Gentle Ben is a keen choice for reissue. It was recorded in Barcelona in 1973, less than a year before Ben Webster's death, and released at the time only in Spain. Sharing the spotlight was Spanish pianist Tete Montoliu, who recorded throughout the 1960s and 1970s, most often on the Steeplechase label. Webster was one of the preeminent swing saxophonists, having spent more than twenty years in great demand.

There is no doubt that this was Webster's session; his fat tone and languid phrasing dominate. The playing is straightahead, whether the numbers are covers or Webster's four originals. What the music lacks in innovation it makes up for with charm, especially Montoliu, who comps with Bill Evans-like polish.

Folk Singer is a true audiophile war-horse, having been reissued many times on LP -- though never before at 45rpm -- and in digital formats. This has somewhat obscured the greatness of the music and its influence. It was unplugged before there was a name for it. Waters was a Chicago blues legend, and here he plays both with a full backing ensemble -- that included Willie Dixon on bass and Buddy Guy on acoustic guitar -- and in duo with Guy. The playing is direct and unfettered, emphasizing the emotional rawness of the blues, and the sound is spacious and reverberant, creating a sonic atmosphere that fits the music especially well.

Kassem spent in excess of a million dollars to outfit QRP, which has the highest of aims: pressing the best records in the world. Three different kinds of presses are in use, each modified in important ways to improve the records produced. Aside from being of very different music, these two reissues are also in different formats: a single 33rpm LP for Gentle Ben and a pair of 45rpm LPs for Folk Singer. Both are 200-gram pressings, the weight of vinyl that Classic Records used. Classic experienced some early issues with these thicker records, but this is not the case with QRP, whose pressings are gleaming, flat and, most important, very quiet. Kassem made sure to hunt down the actual master tapes, refusing to use safety or backup copies. Perhaps it's this or the modifications made to the presses at QRP, but the sound of these two releases is extraordinary -- gracefully detailed and supremely focused. An original pressing of Folk Singer may have greater cachet for a record collector, but this is likely the definitive version for people who value the music.

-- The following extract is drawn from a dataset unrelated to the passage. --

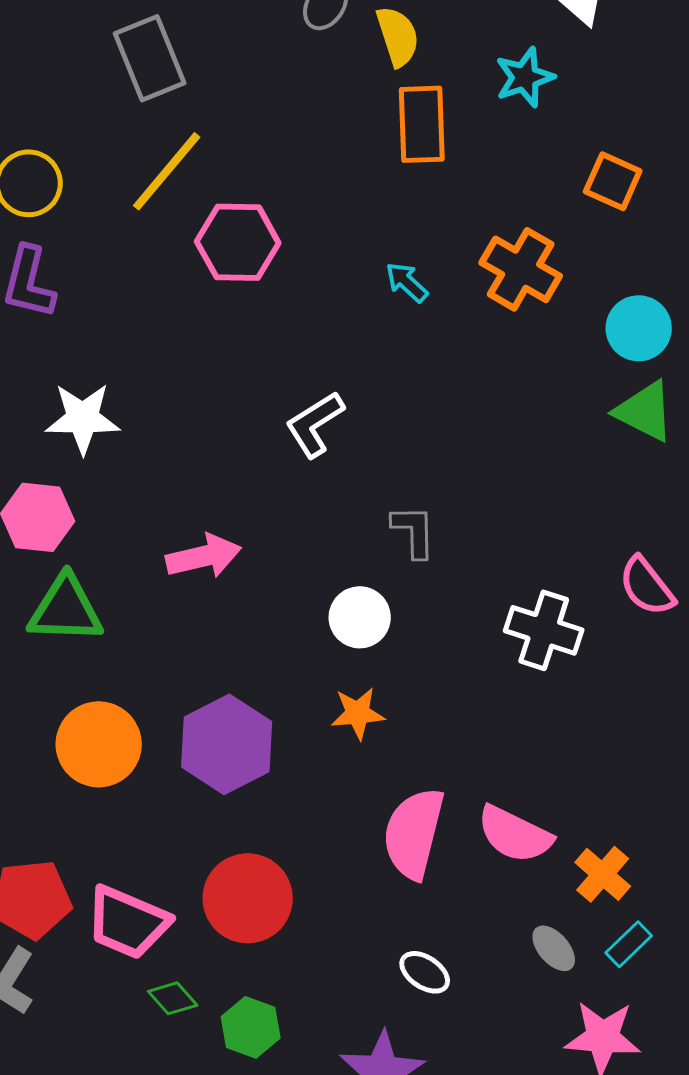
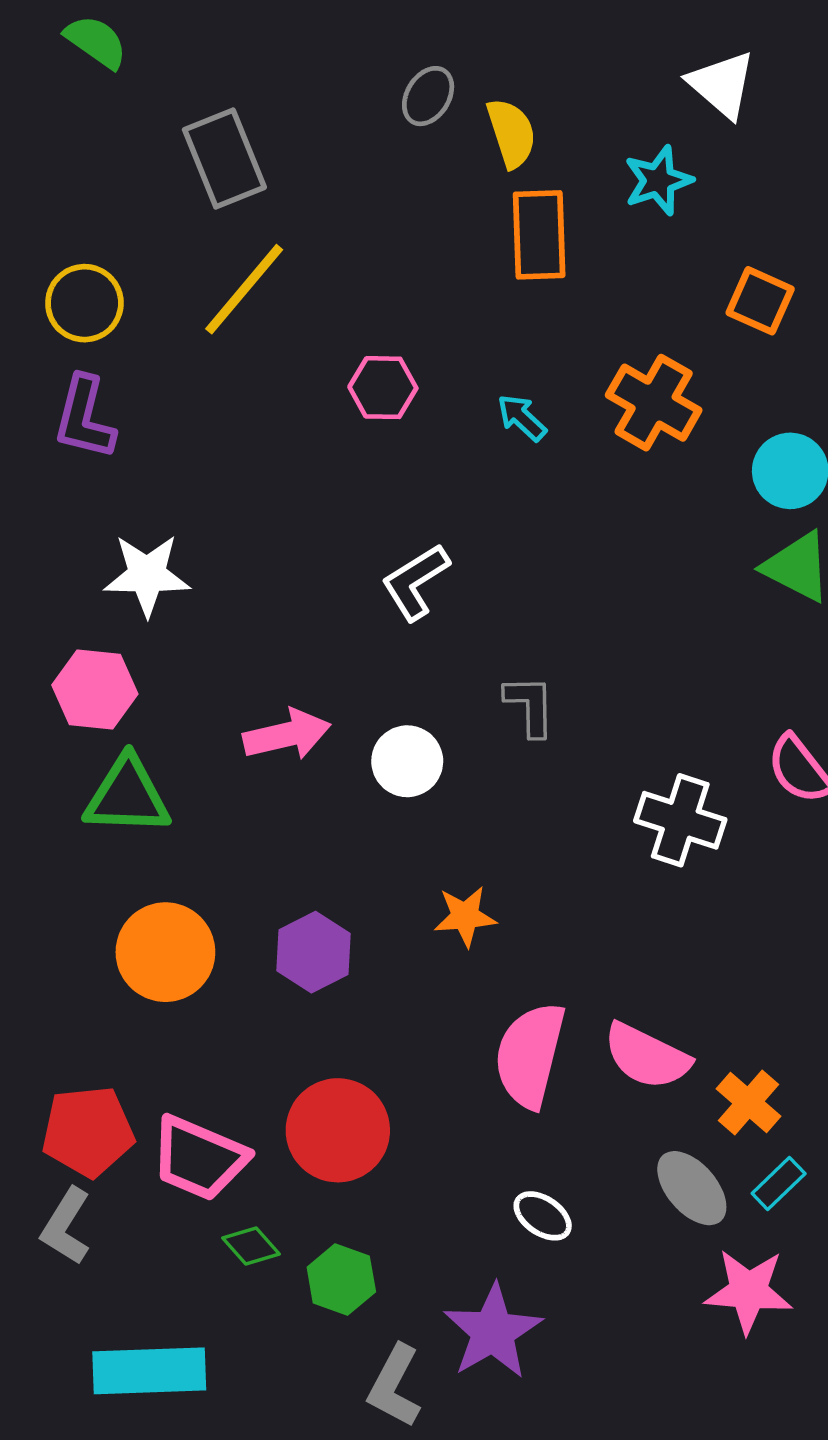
pink hexagon: (238, 242) -> (383, 388), moved, size x0.7
white circle: (360, 617) -> (407, 761), moved
purple hexagon: (227, 744) -> (314, 952), size x0.7
gray ellipse: (554, 948) -> (692, 1188), size x1.4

In the past, I've quibbled over the lightweight sleeves that Acoustic Sounds has used for its 45rpm LPs, but Folk Singer puts that to rest. The gatefold sleeve is gorgeously glossy and substantial -- the equal of what you'll see from Music Matters for its Blue Note reissues.

Even though these are among the earliest LPs pressed at QRP, everything about them bespeaks the quality that's part of the plant's name. And things should only improve from here.